# What this task involves
Below are some records. Return exactly their lines from the one containing "[GaretienWiki durchsuchen] (1411, 182)" through the one containing "Leisure (118, 447)", and drop the pictures.

(Stored data)
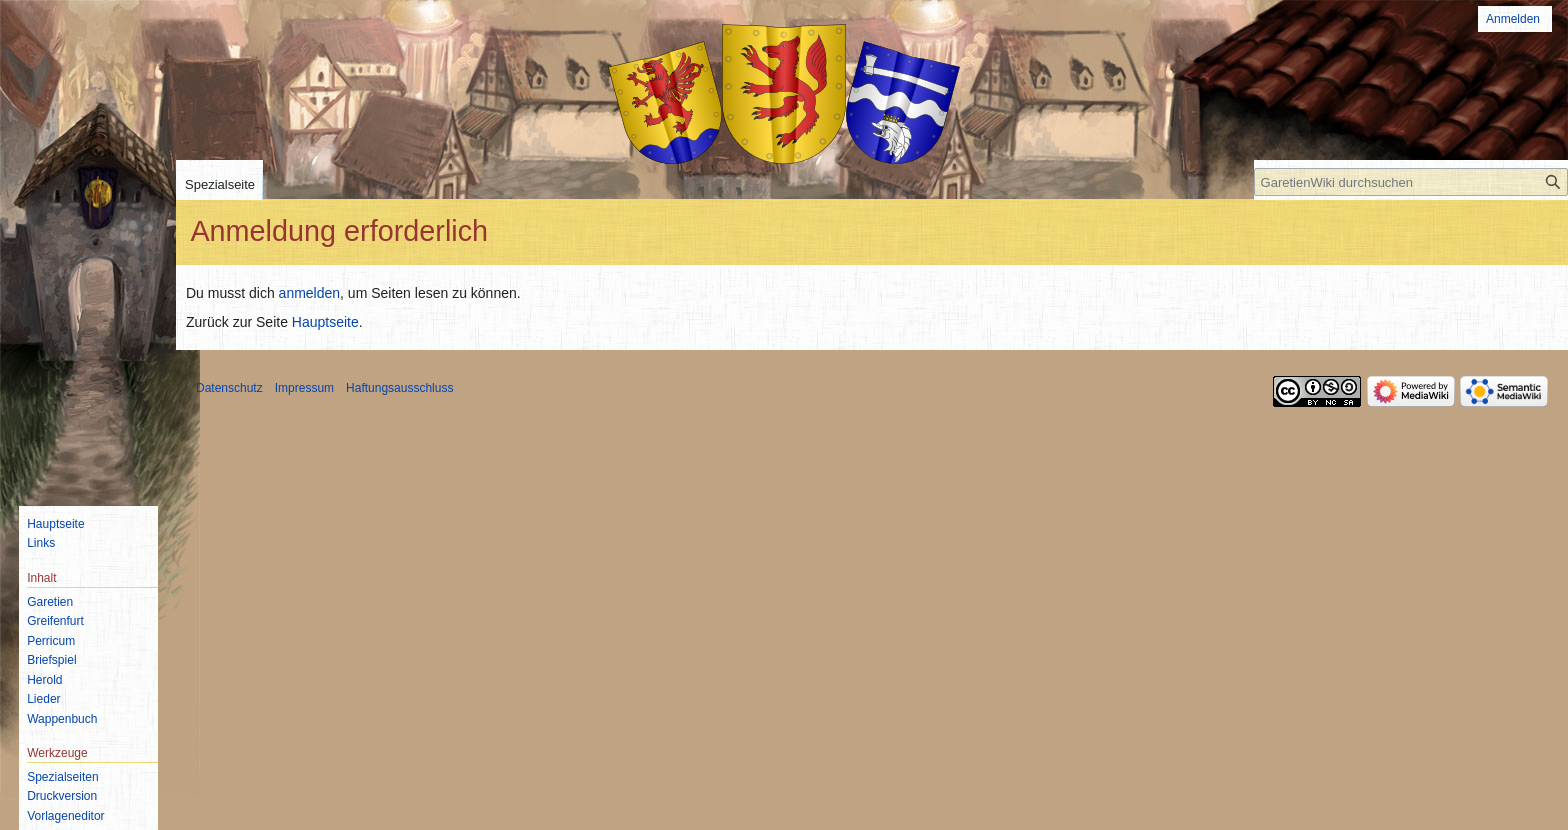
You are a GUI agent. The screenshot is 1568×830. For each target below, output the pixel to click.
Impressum (304, 388)
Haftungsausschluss (399, 388)
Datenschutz (229, 388)
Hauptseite (325, 322)
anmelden (310, 293)
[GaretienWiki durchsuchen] (1411, 182)
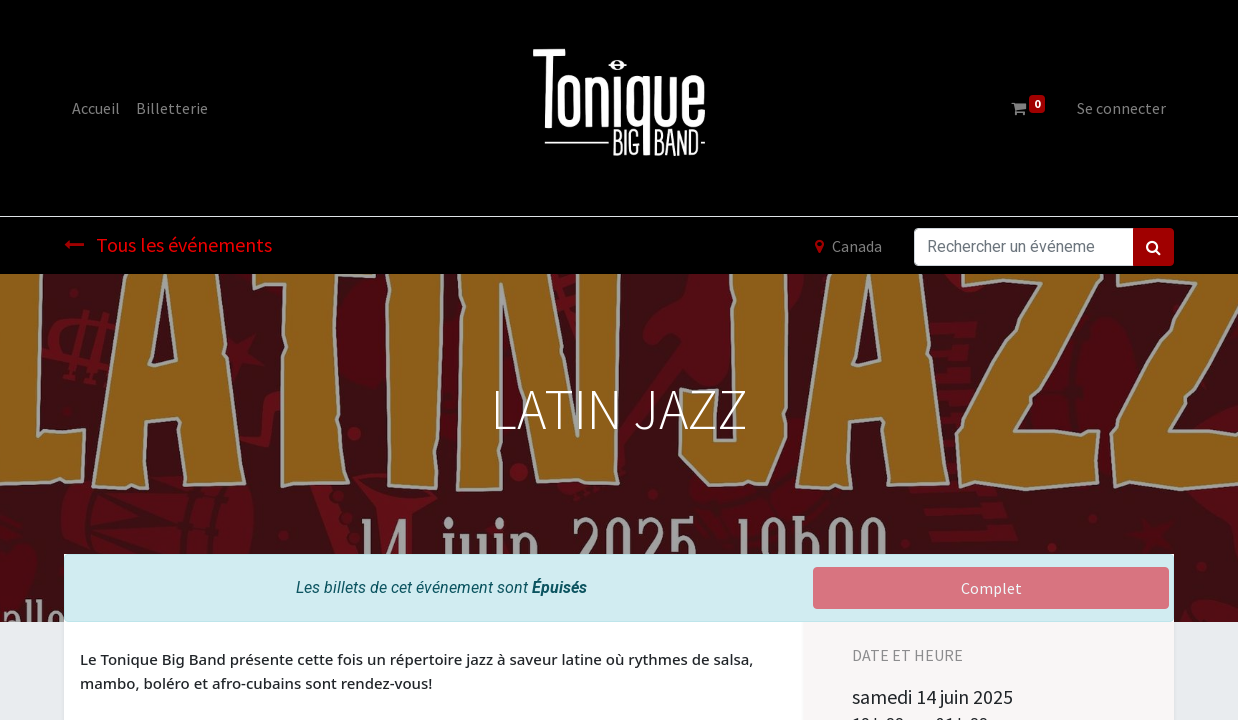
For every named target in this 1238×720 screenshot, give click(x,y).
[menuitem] (96, 108)
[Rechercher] (1153, 247)
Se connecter (1121, 108)
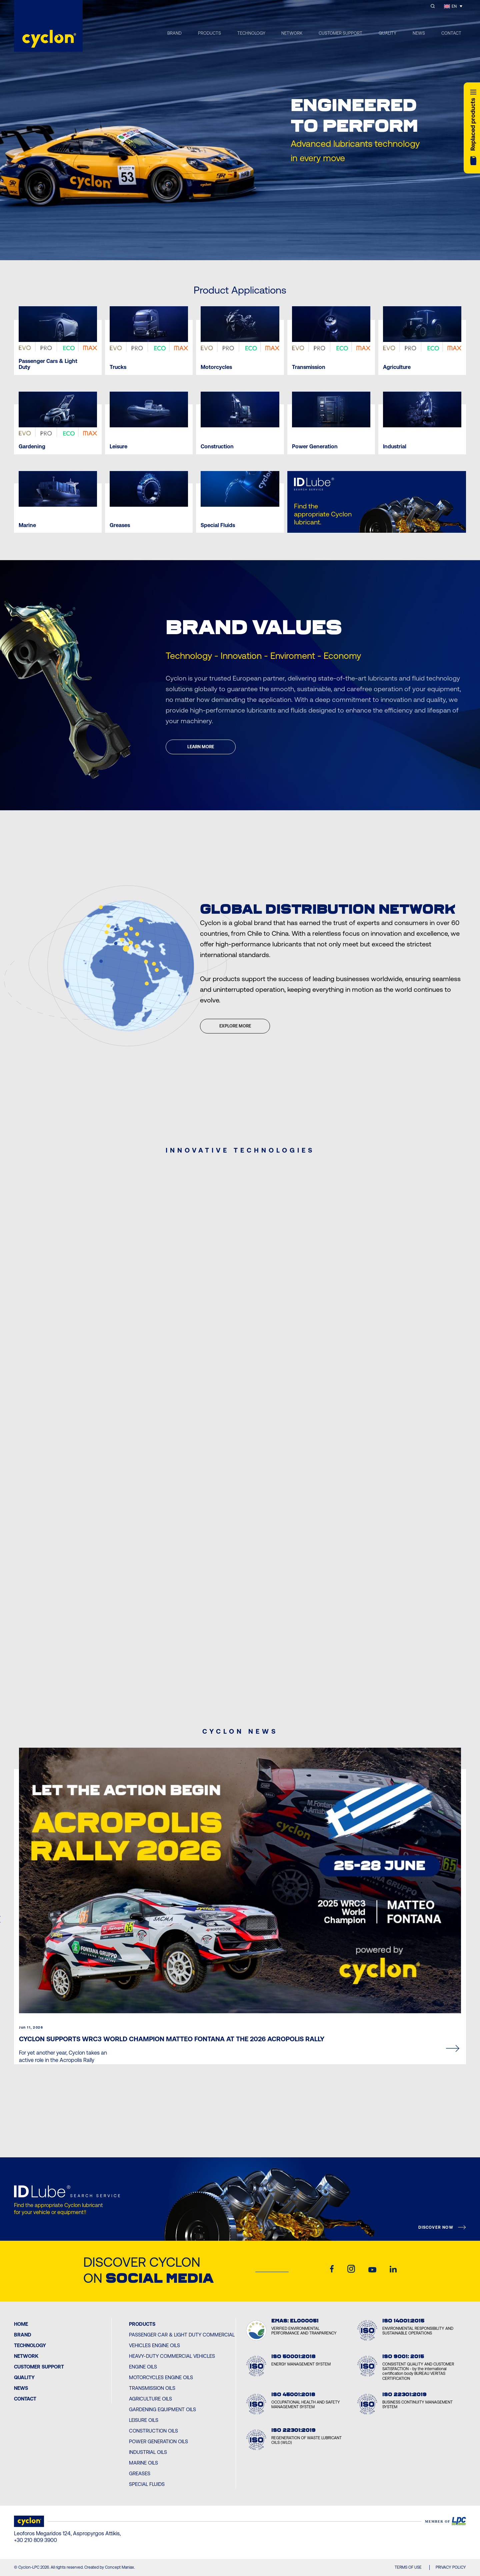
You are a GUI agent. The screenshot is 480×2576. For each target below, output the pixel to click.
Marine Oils (143, 2463)
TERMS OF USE (408, 2567)
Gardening (32, 447)
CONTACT (451, 33)
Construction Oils (153, 2431)
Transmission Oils (152, 2388)
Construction (217, 447)
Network (26, 2356)
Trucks (118, 367)
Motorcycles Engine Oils (161, 2377)
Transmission (308, 367)
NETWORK (291, 33)
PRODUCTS (209, 33)
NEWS (419, 33)
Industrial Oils (148, 2452)
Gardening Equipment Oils (162, 2409)
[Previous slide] (226, 247)
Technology (30, 2345)
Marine (27, 525)
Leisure (118, 447)
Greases (120, 525)
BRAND (174, 33)
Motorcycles (216, 367)
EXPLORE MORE (235, 1025)
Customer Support (39, 2367)
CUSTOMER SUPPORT (340, 33)
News (21, 2388)
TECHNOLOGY (251, 33)
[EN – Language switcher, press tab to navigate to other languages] (453, 6)
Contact (25, 2399)
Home (21, 2324)
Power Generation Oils (158, 2441)
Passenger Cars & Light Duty (48, 364)
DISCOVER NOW (435, 2227)
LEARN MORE (200, 746)
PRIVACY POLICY (451, 2567)
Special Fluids (218, 525)
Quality (24, 2377)
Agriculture (397, 367)
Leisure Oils (143, 2420)
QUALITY (387, 33)
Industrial (394, 447)
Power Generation (315, 447)
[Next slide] (253, 247)
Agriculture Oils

# Solution to this problem
[GaretienWiki durchsuchen] (1411, 182)
For every named target in this 1238×720 screenshot, give click(x,y).
[menuitem] (96, 108)
[Rechercher] (1153, 247)
Se connecter (1121, 108)
You are a GUI agent. The screenshot is 480×2576. For each target below, output the pixel to click.
Marine Oils (143, 2463)
TERMS OF USE (408, 2567)
Gardening (32, 447)
CONTACT (451, 33)
Construction Oils (153, 2431)
Transmission Oils (152, 2388)
Construction (217, 447)
Network (26, 2356)
Trucks (118, 367)
Motorcycles Engine Oils (161, 2377)
Transmission (308, 367)
NETWORK (291, 33)
PRODUCTS (209, 33)
NEWS (419, 33)
Industrial Oils (148, 2452)
Gardening Equipment Oils (162, 2409)
[Previous slide] (226, 247)
Technology (30, 2345)
Marine (27, 525)
Leisure (118, 447)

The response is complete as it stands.